Rendell fired Luton to the biggest shock of the fourth round last month when he scored the winner for the conference side against Barclays Premier League outfit Norwich at Carrow Road.
Victory for Luton will make them the first non-league team to reach the quarter-final of the world's most famous cup competition in 99 years.
Rendell did his best to insist Luton were not thinking past the game, but he could not help but let his mind wander when asked about the prospect of a potential quarter-final meeting with Manchester United, the team who the striker has supported all his life.
"I am a United fan so I'd love to play them in the next round," Rendell said.
"If we do get past Millwall then I will be sitting on the edge of my seat to see if we draw United. My favourite memory of the FA Cup growing up was watching that Ryan Giggs semi-final goal against Arsenal. It was just a fantastic moment and it just gave me hope as a kid to emulate him and do something similar."
There is no reason to suggest that should Luton, finalists in 1959, can not reach a Wembley semi-final if they beat an out-of-sorts Millwall and get a favourable draw in the last eight.
After all, shocks have become the norm in domestic cup competitions this year. Norwich, Liverpool, Aston Villa and Tottenham have all bowed out of the FA Cup to lower league opposition, but the biggest giant-killings have come in the Capital One Cup courtesy of npower League Two side Bradford.
Rendell admits the Yorkshire club's exploits in the League Cup, where they knocked out Arsenal and Aston Villa, mean the game against a team sitting 67 places below them in the league suddenly becomes less daunting.

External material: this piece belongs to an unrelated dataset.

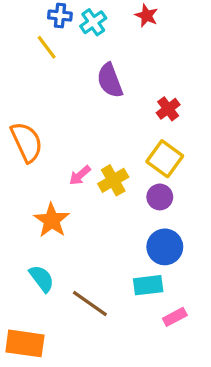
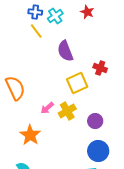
yellow line: (47, 47) -> (36, 31), moved
red cross: (168, 109) -> (100, 68), turned -32
yellow square: (165, 159) -> (77, 83), moved, turned 30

"They are an inspiration to us," the 26-year-old added.
"Look at the teams they have beaten. They went and beat Aston Villa over two legs. It proves that it can be done.
"It showed you can beat anyone on your day like we did against Norwich. "We weren't massively outclassed against Norwich so the boys have nothing to fear against Millwall.

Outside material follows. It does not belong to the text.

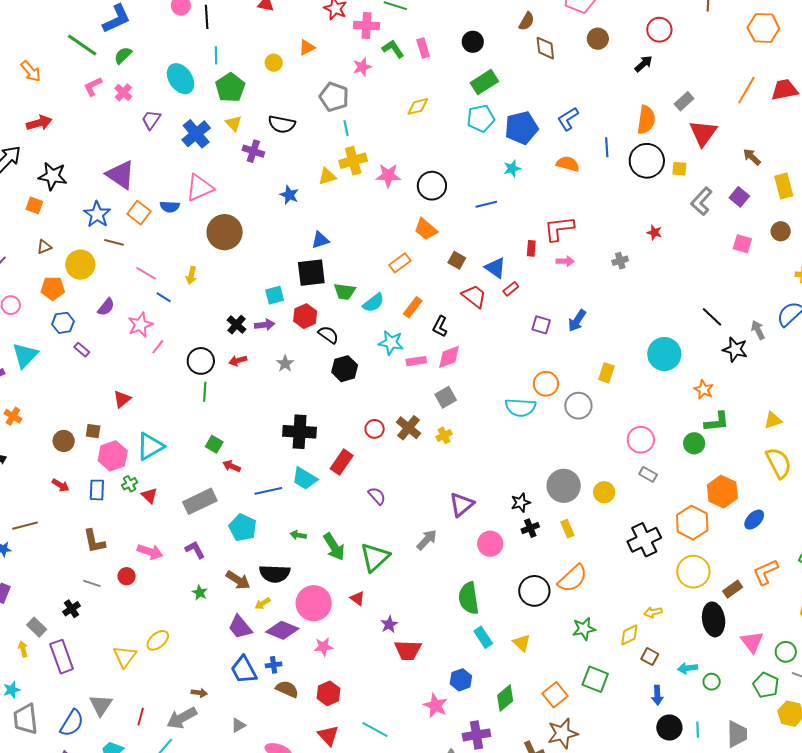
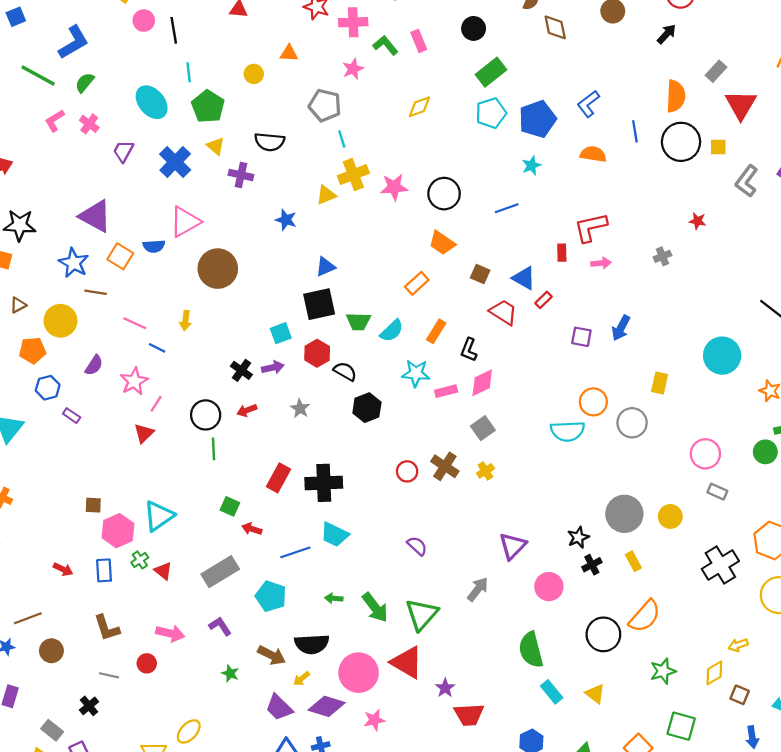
orange triangle: (307, 47) -> (289, 53), turned 36
red triangle: (122, 399) -> (144, 433), moved
brown circle: (64, 441) -> (51, 651), moved
red rectangle: (342, 462) -> (279, 478), moved
red triangle: (357, 598) -> (407, 662), size x2.0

"There is definitely a feeling in the squad that we can pull off another shock. We have beaten Wolves at home, we beat Norwich away so why can't we beat Millwall here?"

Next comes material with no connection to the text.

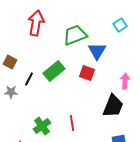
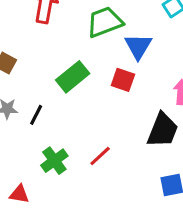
black line: (29, 79) -> (36, 115), moved
red line: (72, 123) -> (100, 156), turned 56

Rendell admits his life has changed since he stabbed the ball past Declan Rudd to give the Hatters their famous win in Norfolk three weeks ago.
The grounded striker is reluctant to hog the limelight, however, preferring instead to lavish praise on manager Paul Buckle, whose position has come in to question in recent weeks after his team slipped to seventh in the Blue Square Bet Premier.
The striker says Buckle, who had previous spells as manager of Torquay and Bristol Rovers, has made him feel like he belongs at Luton following a nomadic eight-and-a-half year career that has seen him play for a staggering 14 clubs.
"If you don't win a game here you are going get questioned, everyone knows that," Rendell said.
"But he has been great, the boys obviously understand where he is coming from. I think he is taking us in the right direction. The results in the league haven't been anywhere near good enough in the league recently, but hopefully that's a blip. "It definitely feels like home here for me now."
Bedfordshire Police warned fans without tickets not to travel to the game.
The authorities are keen to avoid a re-run of the rioting which erupted following the last meetings between the two clubs in 1985 when 47 people were injured, 33 of them policemen.